次代のハリウッドを牽引する存在
『ストーリー・オブ・マイライフ/わたしの若草物語』(2019)でオスカー候補となり、主演作『ミッドサマー』(2019)が熱烈な支持を集める。タイプの違う2作で一躍注目の存在となったフローレンス・ピュー。
小柄でがっちり体型のリアル女子感とオーラを増幅するハスキーボイスが魅力の25歳は、スカーレット・ヨハンソンの向こうを張る『ブラック・ウィドウ』の公開も控え、いまや次代のハリウッドを牽引する存在と目されている。
1996年にイギリスのオックスフォードでレストランオーナーの父とダンス教師の母の間に生まれた彼女の映画デビューは、厳格な女子校を舞台に思春期の不安定な心理を描いた『フォーリング 少女たちの目覚め』(2014)。
初めてのオーディションで掴んだのは、『ゲーム・オブ・スローンズ』のアリアことメイジー・ウィリアムズ演じる主人公の奔放な親友という役どころ。兄のセバスチャン・ピューが『GOT』にマーテル王子役で出演していることを考えると、この共演は感慨深い。
そのデビュー作でもセックスシーンも厭わない女優魂を見せていたフローレンスは、初主演映画『レディ・マクベス17歳の欲望』(2016)で大きな飛躍を遂げる。抑圧された生活の中で使用人との情事に溺れ、欲望に従う怪物へと変貌していく若妻キャサリンを演じて、目をみはらせたのだ。

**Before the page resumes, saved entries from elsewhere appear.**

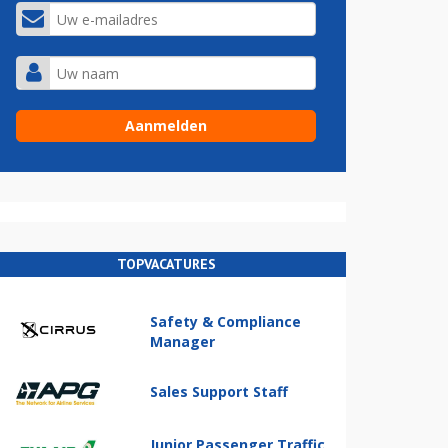
TOPVACATURES
Safety & Compliance
Manager
Sales Support Staff
Junior Passenger Traffic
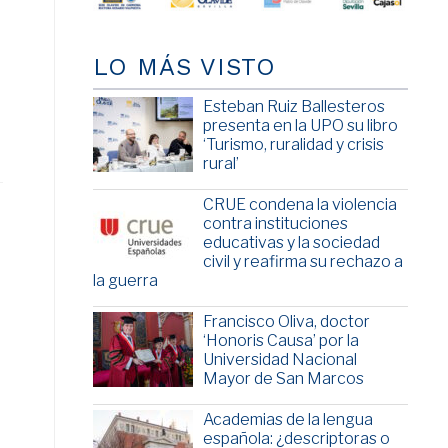
LO MÁS VISTO
Esteban Ruiz Ballesteros
presenta en la UPO su libro
‘Turismo, ruralidad y crisis
rural’
CRUE condena la violencia
contra instituciones
educativas y la sociedad
civil y reafirma su rechazo a
la guerra
Francisco Oliva, doctor
‘Honoris Causa’ por la
Universidad Nacional
Mayor de San Marcos
Academias de la lengua
española: ¿descriptoras o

その才能を業界が放っておくはずがなく、2018年には出演作が続々と登場することに。それも、クリス・パイン演じるロバート1世の毅然とした妻を演じた『アウトロー・キング スコットランドの英雄』(2018)、リーアム・ニーソン主演作『トレイン・ミッション』(2018)、コーデリアを演じたテレビ映画『アンソニー・ホプキンスのリア王』と、ビッグネームとの共演で。
さらに、パク・チャヌク監督初のテレビドラマとなったジョン・ル・カレ原作のミニシリーズ『リトル・ドラマー・ガール 愛を演じるスパイ』の主人公チャーリーも高評価。これまた主演を務めた映画『呪われた死霊館』(2018)でも、『ミッドサマー』と同じく、たんなるホラー映画ではなく、家族の自死に囚われた主人公の極限の精神状態を体感させてくれた。

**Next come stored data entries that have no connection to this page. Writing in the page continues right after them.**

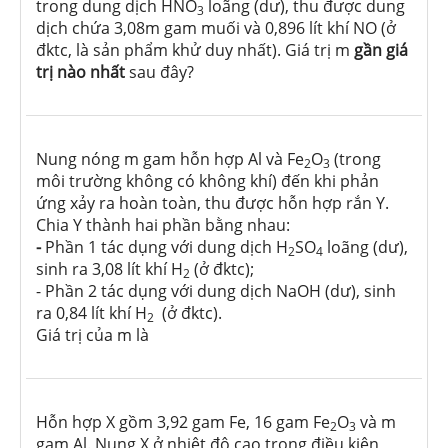
trong dung dịch HNO
loãng (dư), thu được dung
3
dịch chứa 3,08m gam muối và 0,896 lít khí NO (ở
đktc, là sản phẩm khử duy nhất). Giá trị m
gần giá
trị nào nhất
sau đây?
Nung nóng m gam hỗn hợp Al và Fe
O
(trong
2
3
môi trường không có không khí) đến khi phản
ứng xảy ra hoàn toàn, thu được hỗn hợp rắn Y.
Chia Y thành hai phần bằng nhau:
-
Phần 1 tác dụng với dung dịch H
SO
loãng (dư),
2
4
sinh ra 3,08 lít khí H
(ở đktc);
2
- Phần 2 tác dụng với dung dịch NaOH (dư), sinh
ra 0,84 lít khí H
(ở đktc).
2
Giá trị của m là
Hỗn hợp X gồm 3,92 gam Fe, 16 gam Fe
O
và m
2
3
gam Al. Nung X ở nhiệt độ cao trong điều kiện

しかも、アクションもイケる高い身体能力は『ファイティング・ファミリー』(2019)で、プロレス技に挑戦したことで証明済み。ジャンルも役柄もオールラウンドなフローレンスが、ヒーローたちの苦悩にも焦点を当ててきたMCUでどんな飛躍を見せてくれるのか。期待は高まるばかり!

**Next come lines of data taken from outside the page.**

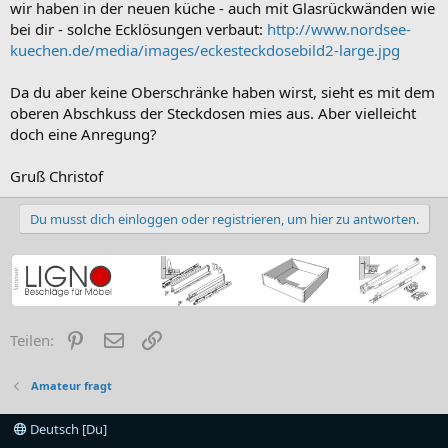
wir haben in der neuen küche - auch mit Glasrückwänden wie
bei dir - solche Ecklösungen verbaut:
http://www.nordsee-
kuechen.de/media/images/eckesteckdosebild2-large.jpg
Da du aber keine Oberschränke haben wirst, sieht es mit dem
oberen Abschkuss der Steckdosen mies aus. Aber vielleicht
doch eine Anregung?
Gruß Christof
Du musst dich einloggen oder registrieren, um hier zu antworten.
Pinterest
E-Mail
Link
Teilen:
Amateur fragt
Deutsch [Du]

まずはここから!フローレンス・ピューの演技に慄く2作!
本作が注目を浴びるきっかけに!
『レディ・マクベス17歳の欲望』(2016)
舅の断末魔に平然と食事を続ける。キャサリンの冷酷さと狂気を淡々とした中に浮かび上がらせる才能に戦慄。ソファに座る彼女の表情だけで内面を物語る演技力はもちろん、それだけで画になる存在感にも圧倒される。
アカデミー助演女優賞にノミネート!
『ストーリー・オブ・マイライフ/わたしの若草物語』(2019)
わがままな末っ子イメージが強い少女時代も、成長後のエイミーも、1人で演じられるのがそもそも驚異的。自分を客観視できる大人の女性となったエイミーに深みを与えて、女子の共感を呼ぶ存在にしてくれたことに拍手!